Es gibt wohl kein Genre, das Musikern das Altern in Würde schwerer macht als Heavy Metal. Dazu reicht schon ein Blick auf das jährliche Line-up des Wacken Festivals, auf deren Bühnen sich vor allem die alten Helden noch einmal aufraffen. Junge Fans wachsen immer wieder nach, das verfügbare Einkommen der Fans der ersten Stunde, für teure Jubiläums- und Sonder-Editionen, ist (auch inflationsbereinigt) gestiegen.

Die übrigen der „Big Four“ aus den Achtzigern (Megadeth, Slayer, Anthrax) sind nicht gut gealtert. Hetfield und Ulrich werden in diesem Jahr sechzig, Hammett befindet sich bereits jenseits. Dennoch sind Metallica nach wie vor, trotz vieler durchwachsener Alben, die härteste, lauteste und schnellste Band im Geschäft. Nie müde werdend, den alten Spirit noch einmal wiederzubeleben.

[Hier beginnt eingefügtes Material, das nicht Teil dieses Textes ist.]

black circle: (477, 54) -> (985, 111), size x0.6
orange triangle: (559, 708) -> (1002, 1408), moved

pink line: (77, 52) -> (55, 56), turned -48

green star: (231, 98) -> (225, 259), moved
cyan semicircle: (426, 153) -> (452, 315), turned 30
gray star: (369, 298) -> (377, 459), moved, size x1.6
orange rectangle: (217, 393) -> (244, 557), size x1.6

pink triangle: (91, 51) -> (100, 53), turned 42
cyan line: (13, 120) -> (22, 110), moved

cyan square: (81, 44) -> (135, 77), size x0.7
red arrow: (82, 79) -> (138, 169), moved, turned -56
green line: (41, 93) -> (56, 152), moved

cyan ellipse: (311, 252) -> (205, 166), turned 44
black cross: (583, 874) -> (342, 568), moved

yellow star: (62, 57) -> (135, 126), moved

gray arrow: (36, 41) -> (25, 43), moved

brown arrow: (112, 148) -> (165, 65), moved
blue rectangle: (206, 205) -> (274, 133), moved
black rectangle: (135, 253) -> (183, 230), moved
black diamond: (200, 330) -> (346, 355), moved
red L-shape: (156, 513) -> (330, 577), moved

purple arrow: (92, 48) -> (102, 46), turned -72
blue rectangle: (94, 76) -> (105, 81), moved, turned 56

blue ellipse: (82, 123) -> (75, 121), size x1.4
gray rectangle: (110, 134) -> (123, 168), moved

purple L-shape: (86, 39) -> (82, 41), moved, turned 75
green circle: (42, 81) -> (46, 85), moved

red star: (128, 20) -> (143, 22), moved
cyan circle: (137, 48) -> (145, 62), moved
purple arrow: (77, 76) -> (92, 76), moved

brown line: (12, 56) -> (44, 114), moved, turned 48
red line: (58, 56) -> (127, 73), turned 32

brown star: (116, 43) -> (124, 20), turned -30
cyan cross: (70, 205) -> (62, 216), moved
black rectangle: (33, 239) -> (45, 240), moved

Alle acht Jahre ein neues Album

Womit wir bei „Lux Æterna“ wären, dem kürzesten und schnellsten (allerdings nicht härtesten) Song auf „72 Seasons“, dessen Titel sich auf die vier Jahreszeiten der (vermeintlich) formativen ersten 18 Lebensjahre bezieht. Grob zusammengefasst könnte man sagen, dass alle drei Jahre ein Song von dieser Qualität und Intensität dem Legendenstatus Metallicas dienlicher wäre als drei weitere Alben vom Kaliber „72 Seasons“ im inzwischen gewohnten Acht-Jahre-Turnus.

„Lux Æterna“ ist unglaublich wendig und agil, die Erinnerung daran, dass das Quartett immer noch eine fulminante Live-Band ist. „72 Seasons“ klingt muskulös, aber manchmal scheint es, als kämen die zwölf Stücke vor Kraft kaum von der Stelle.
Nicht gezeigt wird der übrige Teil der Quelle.